Cocorico ! C’est une illustratrice française qui vient de signer la Une du dernier New Yorker, et pas n’importe quelle édition. Malika Favre a dessiné Kamala Harris pour le numéro de ce lundi 7 octobre, où le magazine le plus emblématique de la Grosse Pomme annonce qu’il soutient la candidature de la vice-présidente démocrate à la Maison Blanche. Sur un fond bleu, Kamala Harris est dessinée par contraste en noir, de profil et légèrement par derrière, regardant vers le haut. Elle porte des boucles d’oreille blanches en forme d’étoile, ce qui rappelle les 50 États américains sur le drapeau du pays.
L’artiste, qui collabore régulièrement avec le New Yorker depuis 2016, était assez libre pour réaliser « The Candidate ». « J’ai tout de suite eu envie de créer un portrait de Kamala Harris. Il illustre, en image, une prise de position pour la candidate et représente aussi, bien entendu, mon soutien pour cette élection à venir. L’image, quand elle est vue pour la première fois, doit parler d’elle-même.

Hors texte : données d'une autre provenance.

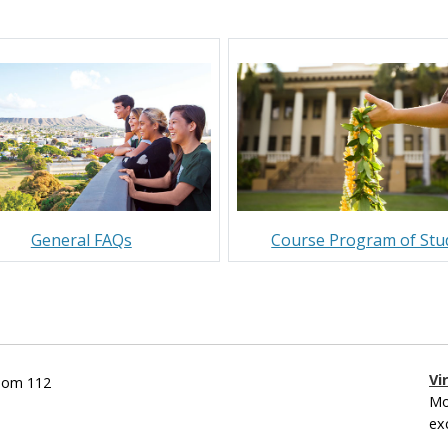
General FAQs
Course Program of Stu
Vi
Room 112
Mo
ex
___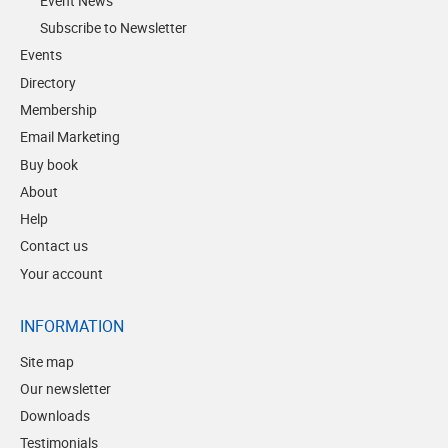
Event News
Subscribe to Newsletter
Events
Directory
Membership
Email Marketing
Buy book
About
Help
Contact us
Your account
INFORMATION
Site map
Our newsletter
Downloads
Testimonials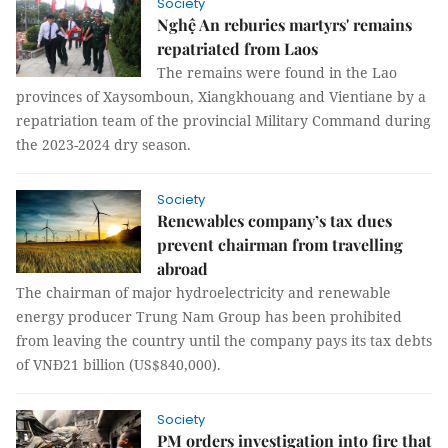
Society
Nghệ An reburies martyrs' remains
repatriated from Laos
The remains were found in the Lao
provinces of Xaysomboun, Xiangkhouang and Vientiane by a
repatriation team of the provincial Military Command during
the 2023-2024 dry season.
Society
Renewables company’s tax dues
prevent chairman from travelling
abroad
The chairman of major hydroelectricity and renewable
energy producer Trung Nam Group has been prohibited
from leaving the country until the company pays its tax debts
of VNĐ21 billion (US$840,000).
Society
PM orders investigation into fire that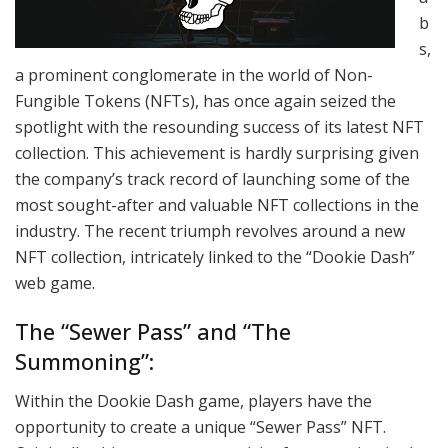
b
s,
a prominent conglomerate in the world of Non-
Fungible Tokens (NFTs), has once again seized the
spotlight with the resounding success of its latest NFT
collection. This achievement is hardly surprising given
the company’s track record of launching some of the
most sought-after and valuable NFT collections in the
industry. The recent triumph revolves around a new
NFT collection, intricately linked to the “Dookie Dash”
web game.
The “Sewer Pass” and “The
Summoning”:
Within the Dookie Dash game, players have the
opportunity to create a unique “Sewer Pass” NFT.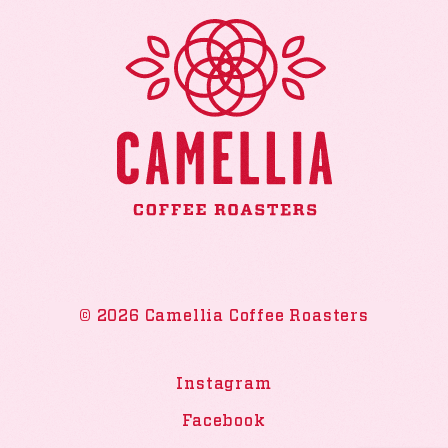
© 2026 Camellia Coffee Roasters
Instagram
Facebook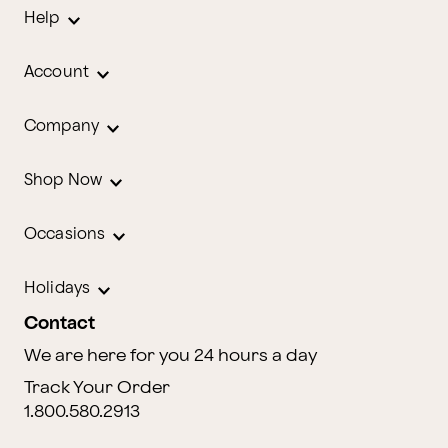
Help
Account
Company
Shop Now
Occasions
Holidays
Contact
We are here for you 24 hours a day
Track Your Order
1.800.580.2913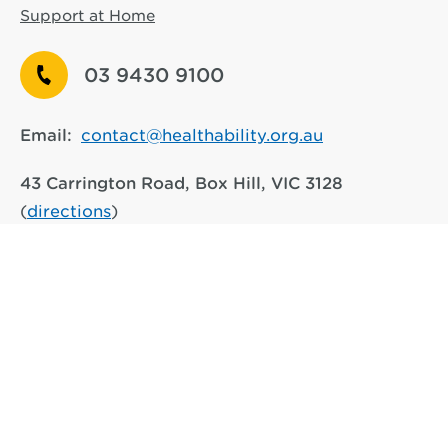
Support at Home
03 9430 9100
Email:
contact@healthability.org.au
43 Carrington Road, Box Hill, VIC 3128
(
directions
)
917 Main Road, Eltham VIC 3095
(
directions
)
See other service locations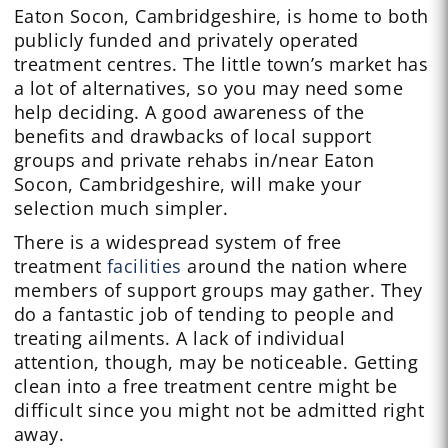
Eaton Socon, Cambridgeshire, is home to both
publicly funded and privately operated
treatment centres. The little town’s market has
a lot of alternatives, so you may need some
help deciding. A good awareness of the
benefits and drawbacks of local support
groups and private rehabs in/near Eaton
Socon, Cambridgeshire, will make your
selection much simpler.
There is a widespread system of free
treatment
facilities
around the nation where
members of support groups may gather. They
do a fantastic job of tending to people and
treating ailments. A lack of individual
attention, though, may be noticeable. Getting
clean into a free treatment centre might be
difficult since you might not be admitted right
away.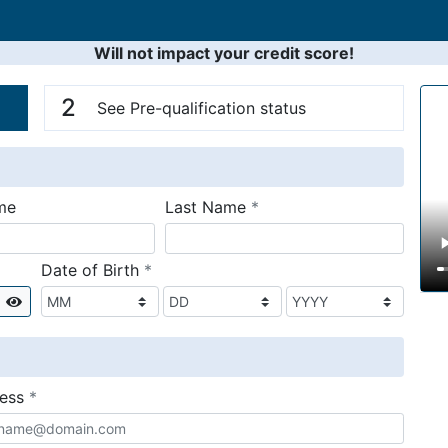
Will not impact your credit score!
n
V
2
See Pre-qualification status
required
me
Last Name
*
required
Date of Birth
*
Show
required
ress
*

La force des couvertures du New Yorker, mais aussi leur challenge, est qu’elles doivent vivre sans titre aucun ».
S’en suit un processus créatif que Malika Favre décrit comme « très organique et organisé ». « Je commence toujours par faire des recherches, m’informer, trouver des images inspirantes ou des articles intéressants sans vraiment réfléchir à ce que je vais dessiner. Les idées viennent d’elles-mêmes par la suite. C’est une forme de gymnastique créative à laquelle je fais confiance sans trop chercher à la contrôler ».
Une illustration simple, et qui dit l’essentiel en peu de traits. « Un portrait peut sembler l’exercice le plus facile, mais c’est en réalité le plus difficile pour un artiste. Cela est lié à mon style très minimaliste, j’utilise le moins de lignes et de couleurs possibles, donc je dois trouver ce qui est essentiel pour que cette personne soit facile à reconnaître et que ce soit impactant ». Elle choisit de la faire regarder vers le haut, en signe de renouveau et d’espoir, et de relayer à la fois sa force et sa vulnérabilité dans ce regard.

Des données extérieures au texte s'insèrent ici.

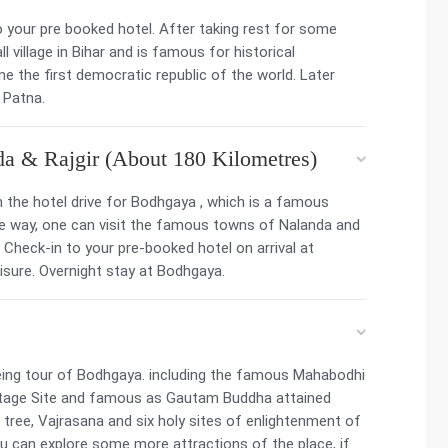
to your pre booked hotel. After taking rest for some
ll village in Bihar and is famous for historical
one the first democratic republic of the world. Later
 Patna.
da & Rajgir (About 180 Kilometres)
 the hotel drive for Bodhgaya , which is a famous
the way, one can visit the famous towns of Nalanda and
a. Check-in to your pre-booked hotel on arrival at
eisure. Overnight stay at Bodhgaya.
eing tour of Bodhgaya. including the famous Mahabodhi
itage Site and famous as Gautam Buddha attained
 tree, Vajrasana and six holy sites of enlightenment of
you can explore some more attractions of the place, if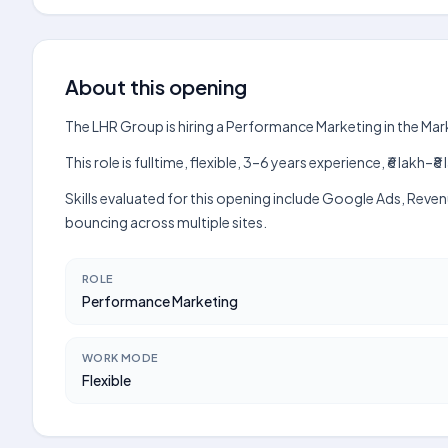
About this opening
The LHR Group is hiring a Performance Marketing in the Ma
This role is fulltime, flexible, 3–6 years experience, ₹6 lak
Skills evaluated for this opening include Google Ads, Reve
bouncing across multiple sites.
ROLE
Performance Marketing
WORK MODE
Flexible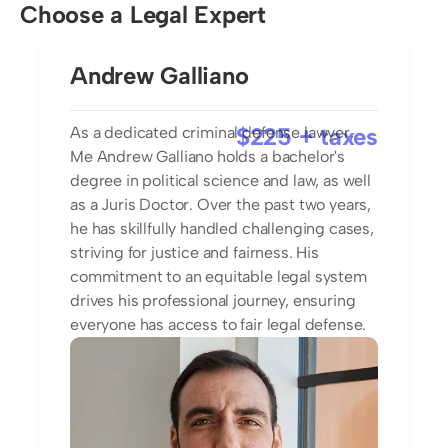
Choose a Legal Expert
Andrew Galliano
$225 + taxes
As a dedicated criminal defense lawyer, 
Me Andrew Galliano holds a bachelor's 
degree in political science and law, as well 
as a Juris Doctor. Over the past two years, 
he has skillfully handled challenging cases, 
striving for justice and fairness. His 
commitment to an equitable legal system 
drives his professional journey, ensuring 
everyone has access to fair legal defense.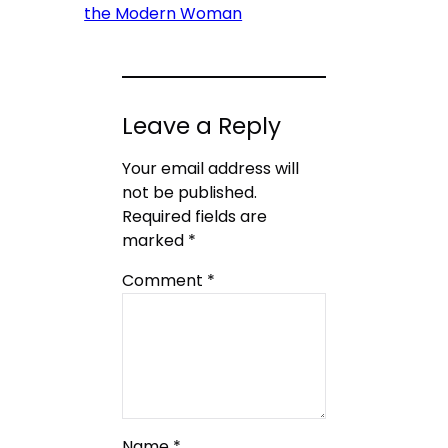
the Modern Woman
Leave a Reply
Your email address will
not be published.
Required fields are
marked
*
Comment
*
Name
*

Malika Favre a signé d’autres Unes emblématiques comme « Operating Theatre » (3 avril 2017), où elle a dessiné des médecins penchés au-dessus d’un patient. Un hommage aux chirurgiens qui l’ont opérée quand elle avait 6 ans, et qui est ensuite devenue virale lorsque des chirurgiens l’ont repris et posté sur les réseaux sociaux depuis leurs hôpitaux. Elle est aussi l’auteure de la Une du New Yorker sur la mort de la Reine Elisabeth II d’Angleterre; ou encore « Coding 101 » (20 novembre 2017) sur la lutte pour l’égalité hommes-femmes dans la tech : on y voit deux petites filles jouer au morpion (Tic-Tac-Toe en anglais) sur le sol, une Une pleine d’optimisme et d’espoir.
Pour la Une sur Kamala Harris, Malika Favre a réalisé des vidéos pour expliquer sa démarche sur les réseaux sociaux. « C’était la première fois que je me prêtais à l’exercice et Françoise m’a été d’une aide précieuse ». Une référence à Françoise Mouly, directrice artistique (française) du New Yorker depuis 1993, qui a fait appel à Sempé et soutient régulièrement des artistes français pour ses Unes.

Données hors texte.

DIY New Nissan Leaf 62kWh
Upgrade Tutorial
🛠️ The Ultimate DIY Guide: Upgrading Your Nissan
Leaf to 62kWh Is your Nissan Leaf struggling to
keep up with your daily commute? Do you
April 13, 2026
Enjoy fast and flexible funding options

Mais pour Malika Favre, originaire de Paris et expatriée à Barcelone, l’élection américaine a-t-elle autant d’enjeux ? « Je la suis, de loin, avec beaucoup d’inquiétude mais toujours de l’espoir, comme cette petite étoile qui brille sur mon image. Quel que soit le résultat de cette élection, elle aura des conséquences qui vont bien au-delà du pays dans lequel elle se tient ». Car la fracture entre deux camps ne se limite pas à l’élection du 5 novembre : « Ce qui ressort du paysage politique, aux États-Unis comme en France d’ailleurs, c’est une binarité poussée à l’extrême et une polarisation des idées et des idéaux ».